Problem/Question/Abstract:

I am looking for some code to draw a filled circle on a bitmap or change colors of pixels within a circle on it, using Bitmap.Scanline. Any suggestions or ideas on how to do this, the edges need to be perfect and it has to be fast.

Perfect edges mean you will have to work with an alpha channel and do anti-aliasing. This means, that you either have to use a 32-bit bitmap (see e.g. Graphics32) or you have to first draw the background image in the bitmap and directly blend it when rendering the circle. Next question: do you want to use integer precision or floating point precision for the circle properties like center point and diameter? If you use integer, you only have to draw 1/8 of the circle and the rest can be copied/mirrored/flipped around. Assuming floating point, and a grayscale bitmap, here's an approach:

CX, CY: center of circle (single)
F: feather size (the number of pixels used as blend area, usually 1 pix) (single)

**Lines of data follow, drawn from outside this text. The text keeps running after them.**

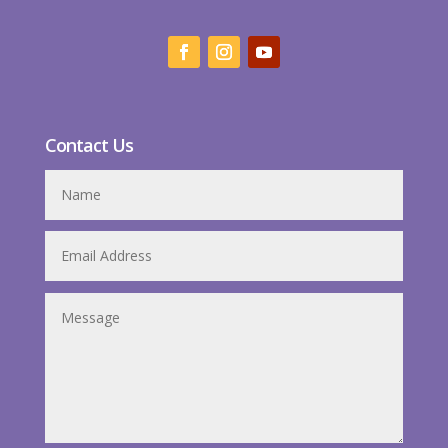
Contact Us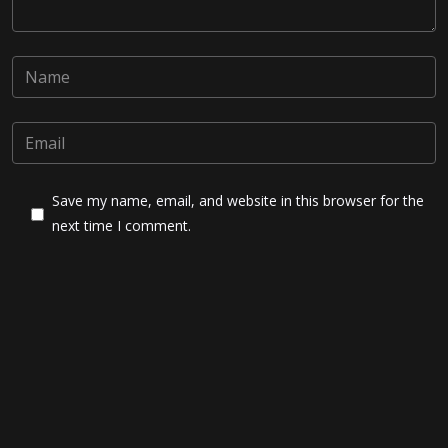
Save my name, email, and website in this browser for the
next time I comment.
Post Comment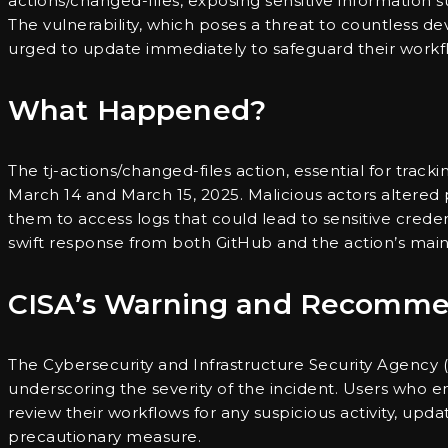
actions/changed-files, exposing sensitive information
The vulnerability, which poses a threat to countless de
urged to update immediately to safeguard their workfl
What Happened?
The tj-actions/changed-files action, essential for tra
March 14 and March 15, 2025. Malicious actors altered p
them to access logs that could lead to sensitive crede
swift response from both GitHub and the action’s main
CISA’s Warning and Recomme
The Cybersecurity and Infrastructure Security Agency (
underscoring the severity of the incident. Users who e
review their workflows for any suspicious activity, up
precautionary measure.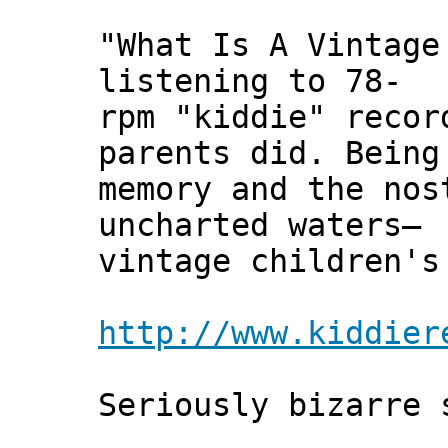
"What Is A Vintage
listening to 78-
rpm "kiddie" recor
parents did. Being
memory and the nos
uncharted waters—
vintage children's
http://www.kiddier
Seriously bizarre 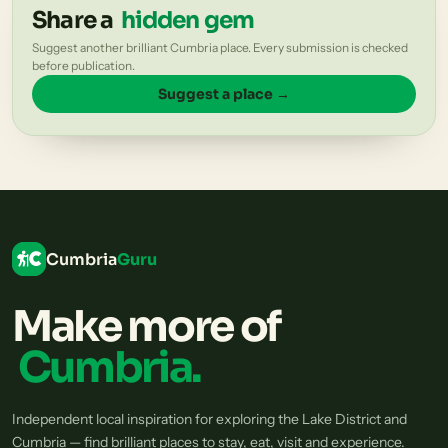
Share a
hidden gem
Suggest another brilliant Cumbria place. Every submission is checked
before publication.
Suggest a place →
Cumbria
Guru
Make more of
Cumbria.
Independent local inspiration for exploring the Lake District and
Cumbria — find brilliant places to stay, eat, visit and experience.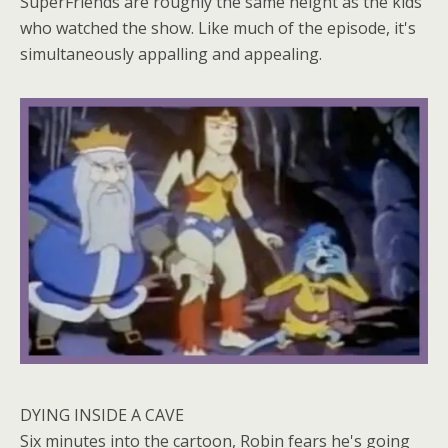
SuperFriends are roughly the same height as the kids
who watched the show. Like much of the episode, it's
simultaneously appalling and appealing.
DYING INSIDE A CAVE
Six minutes into the cartoon, Robin fears he's going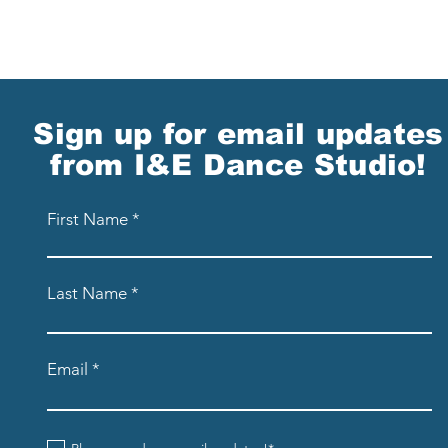
Sign up for email updates
from I&E Dance Studio!
First Name
Last Name
Email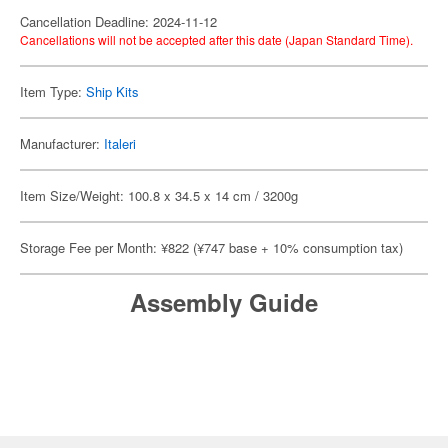
Cancellation Deadline: 2024-11-12
Cancellations will not be accepted after this date (Japan Standard Time).
Item Type:
Ship Kits
Manufacturer:
Italeri
Item Size/Weight: 100.8 x 34.5 x 14 cm / 3200g
Storage Fee per Month: ¥822 (¥747 base + 10% consumption tax)
Assembly Guide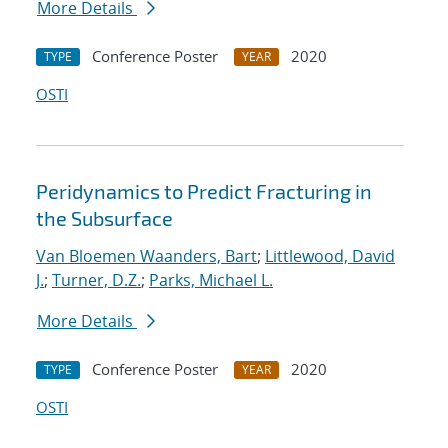
More Details
Conference Poster
2020
TYPE
YEAR
OSTI
Peridynamics to Predict Fracturing in
the Subsurface
Van Bloemen Waanders, Bart
;
Littlewood, David
J.
;
Turner, D.Z.
;
Parks, Michael L.
More Details
Conference Poster
2020
TYPE
YEAR
OSTI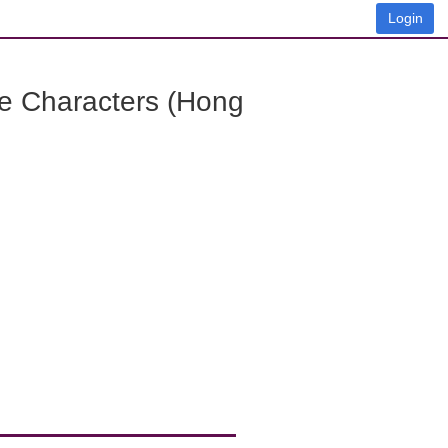
Login
e Characters (Hong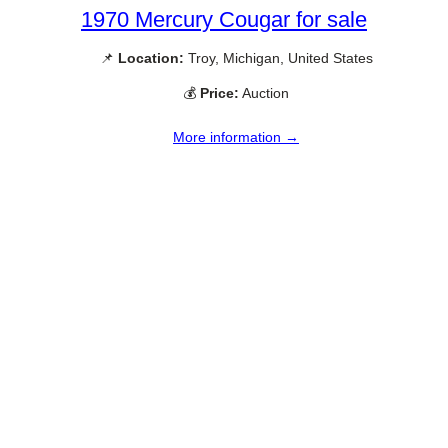
1970 Mercury Cougar for sale
📌
Location:
Troy, Michigan, United States
💰
Price:
Auction
More information →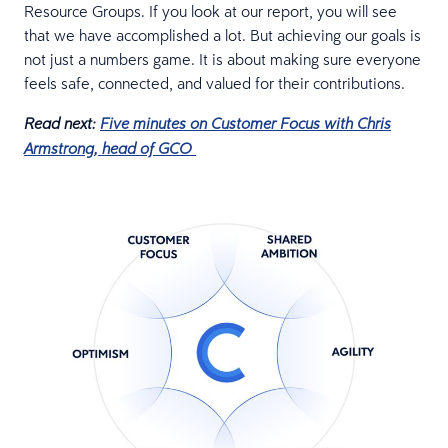
Resource Groups. If you look at our report, you will see
that we have accomplished a lot. But achieving our goals is
not just a numbers game. It is about making sure everyone
feels safe, connected, and valued for their contributions.
Read next:
Five minutes on Customer Focus with Chris
Armstrong, head of GCO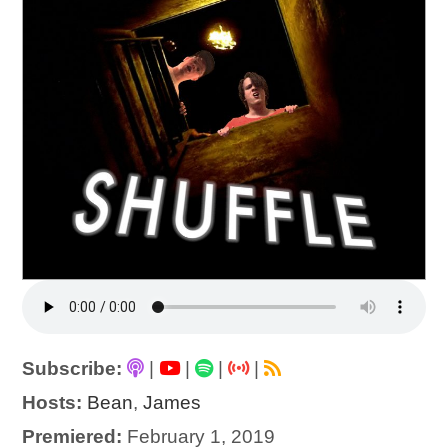
Subscribe:
|
|
|
|
Hosts:
Bean
,
James
Premiered:
February 1, 2019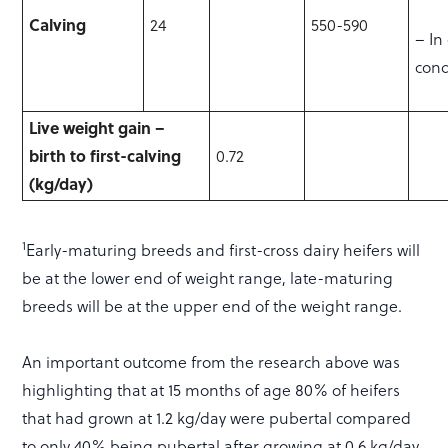
Calving
24
550-590
– In
cond
Live weight gain –
birth to first-calving
0.72
(kg/day)
1
Early-maturing breeds and first-cross dairy heifers will
be at the lower end of weight range, late-maturing
breeds will be at the upper end of the weight range.
An important outcome from the research above was
highlighting that at 15 months of age 80% of heifers
that had grown at 1.2 kg/day were pubertal compared
to only 40% being pubertal after growing at 0.6 kg/day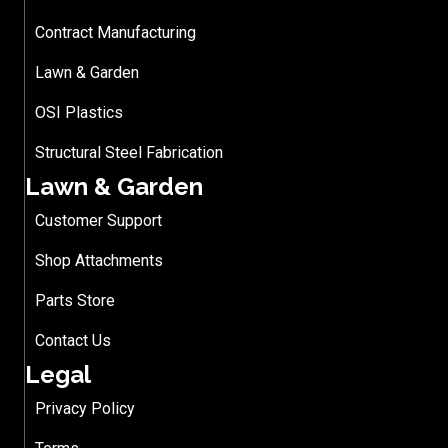
Contract Manufacturing
Lawn & Garden
OSI Plastics
Structural Steel Fabrication
Lawn & Garden
Customer Support
Shop Attachments
Parts Store
Contact Us
Legal
Privacy Policy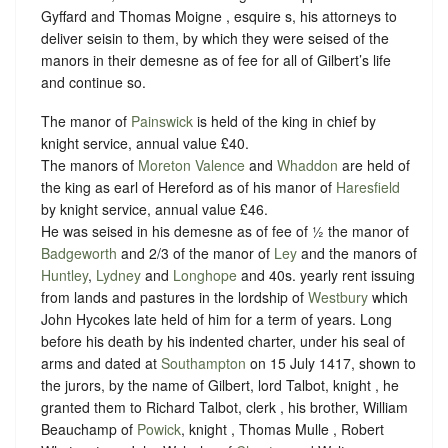
Gyffard and Thomas Moigne , esquire s, his attorneys to
deliver seisin to them, by which they were seised of the
manors in their demesne as of fee for all of Gilbert’s life
and continue so.
The manor of
Painswick
is held of the king in chief by
knight service, annual value £40.
The manors of
Moreton Valence
and
Whaddon
are held of
the king as earl of Hereford as of his manor of
Haresfield
by knight service, annual value £46.
He was seised in his demesne as of fee of ½ the manor of
Badgeworth
and 2/3 of the manor of
Ley
and the manors of
Huntley
,
Lydney
and
Longhope
and 40s. yearly rent issuing
from lands and pastures in the lordship of
Westbury
which
John Hycokes late held of him for a term of years. Long
before his death by his indented charter, under his seal of
arms and dated at
Southampton
on 15 July 1417, shown to
the jurors, by the name of Gilbert, lord Talbot, knight , he
granted them to Richard Talbot, clerk , his brother, William
Beauchamp of
Powick
, knight , Thomas Mulle , Robert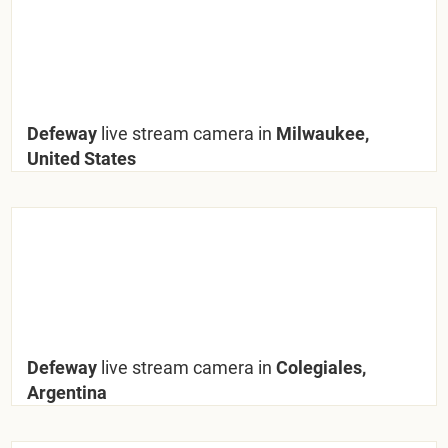
Defeway
live stream camera in
Milwaukee,
United States
Defeway
live stream camera in
Colegiales,
Argentina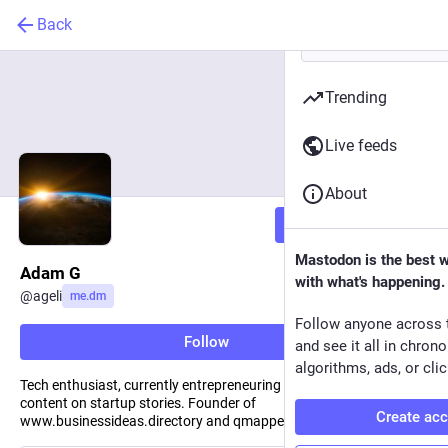
Back
Trending
Live feeds
About
Follow
Mastodon is the best 
Adam G
with what's happening.
@
ageli
me.dm
Follow anyone across 
Follow
and see it all in chron
algorithms, ads, or clic
Tech enthusiast, currently entrepreneuring — regularly sharing
content on startup stories. Founder of
Create ac
www.businessideas.directory and qmapper.co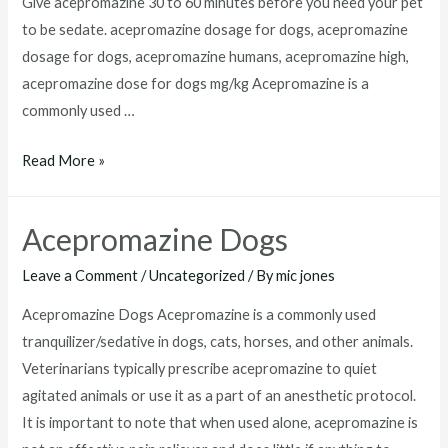
Give acepromazine 30 to 60 minutes before you need your pet
to be sedate. acepromazine dosage for dogs, acepromazine
dosage for dogs, acepromazine humans, acepromazine high,
acepromazine dose for dogs mg/kg Acepromazine is a
commonly used …
Acepromazine
Read More »
Dosage
For
Acepromazine Dogs
Dogs
Leave a Comment
/
Uncategorized
/ By
mic jones
Acepromazine Dogs Acepromazine is a commonly used
tranquilizer/sedative in dogs, cats, horses, and other animals.
Veterinarians typically prescribe acepromazine to quiet
agitated animals or use it as a part of an anesthetic protocol.
It is important to note that when used alone, acepromazine is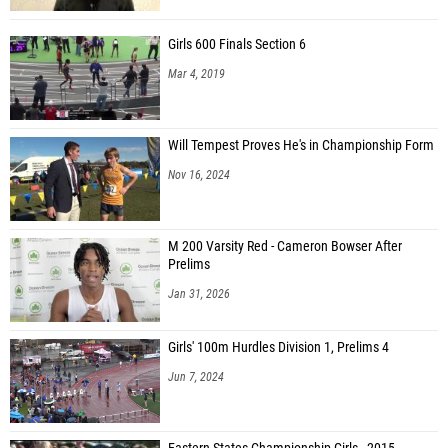
Girls 600 Finals Section 6
Mar 4, 2019
Will Tempest Proves He's in Championship Form
Nov 16, 2024
M 200 Varsity Red - Cameron Bowser After
Prelims
Jan 31, 2026
Girls' 100m Hurdles Division 1, Prelims 4
Jun 7, 2024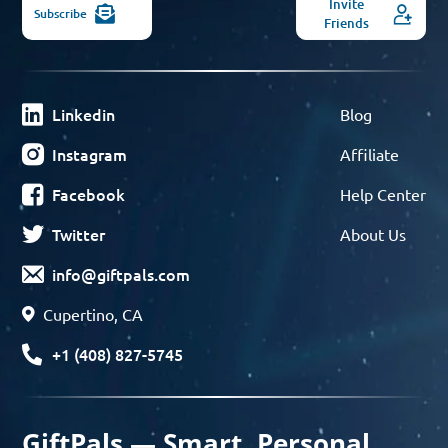
Invite
Subscribe
Friends
Linkedin
Blog
Instagram
Affiliate
Facebook
Help Center
Twitter
About Us
info@giftpals.com
Cupertino, CA
+1 (408) 827-5745
GiftPals — Smart, Personal,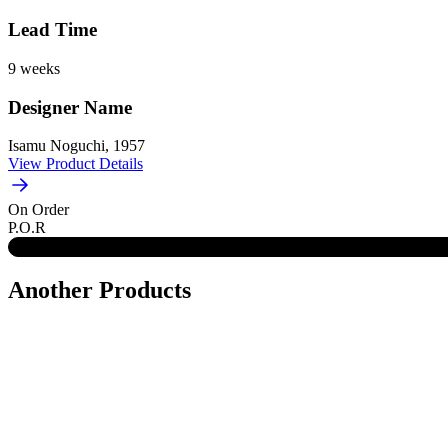
Lead Time
9 weeks
Designer Name
Isamu Noguchi, 1957
View Product Details
On Order
P.O.R
Another Products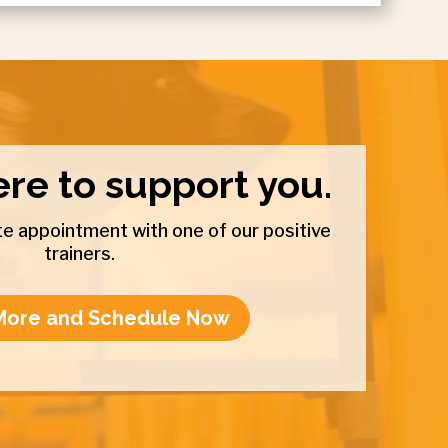
re to support you.
e appointment with one of our positive
trainers.
More and Schedule Now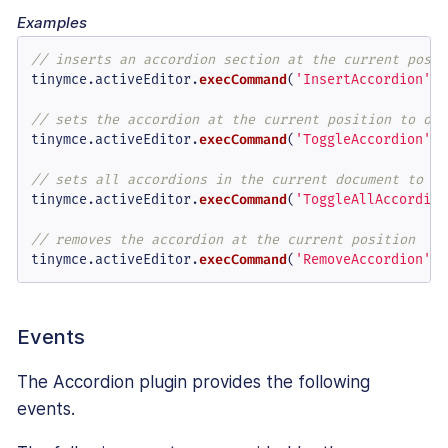
Examples
// inserts an accordion section at the current posit
tinymce.
activeEditor
.
execCommand
(
'InsertAccordion'
);

// sets the accordion at the current position to ope
tinymce.
activeEditor
.
execCommand
(
'ToggleAccordion'
, 
// sets all accordions in the current document to cl
tinymce.
activeEditor
.
execCommand
(
'ToggleAllAccordion
// removes the accordion at the current position
tinymce.
activeEditor
.
execCommand
(
'RemoveAccordion'
);
Events
The Accordion plugin provides the following
events.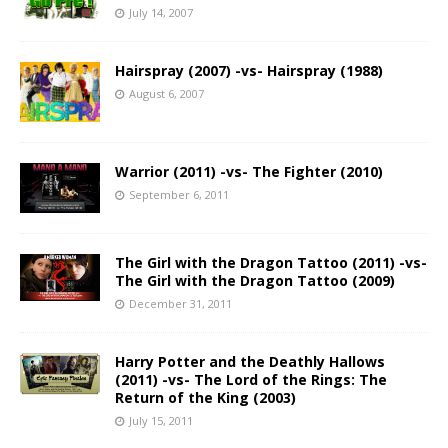
July 14, 2007
Hairspray (2007) -vs- Hairspray (1988)
August 6, 2007
Warrior (2011) -vs- The Fighter (2010)
September 6, 2011
The Girl with the Dragon Tattoo (2011) -vs-
The Girl with the Dragon Tattoo (2009)
December 31, 2011
Harry Potter and the Deathly Hallows
(2011) -vs- The Lord of the Rings: The
Return of the King (2003)
July 15, 2011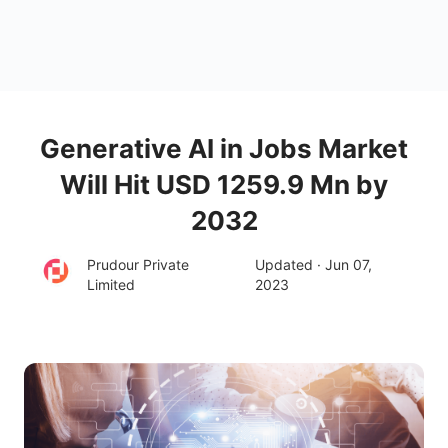
Generative AI in Jobs Market
Will Hit USD 1259.9 Mn by
2032
Prudour Private
Updated · Jun 07,
Limited
2023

Determine bounds in Y (integers):
LX := floor(CX - R - F * 0.5);
RX := ceil(CX + R + F * 0.5);
LY := floor(CY - R - F * 0.5);
RY := ceil(CY + R + F * 0.5);

RPF2 = sqr(R + F/2);
RMF2 = sqr(R - F/2);

{ ... }
var
P: PByteArray
sqdist: single;
{ ... }
{Loop through Y values}
{for y := LY to RY do begin -> not very safe}
for y := max(LY, 0) to Min(RY, Bitmap.Height - 1) do
P := Bitmap.Scanline[y];
{Loop through X values}
for x := Max(LX, 0) to Min(RX, Bitmap.Width - 1) do
begin
{Determine squared distance from center for this pixel}
sqdist := sqr(y - CY) + sqr(x - CX); {Or use hypot() function}
{Inside outer circle?}
if sqdist < RPF2 then
begin
{Inside inner circle?}
if sqdist < RMF1 then
{Inside the inner circle.. just give the scanline the new color}
P[x] := 255
else
begin
{We are inbetween the inner and outer bound, now mix the color}
Fact := Max(0, Min(255, round(((R - sqrt(sqdist)) * 2 / F) * 128 + 128)));
P[x] := (255 - Fact) * P[x] + Fact;
end;
end;
{ ... }

This algorithm is optimized a bit but could be made faster probably. Untested!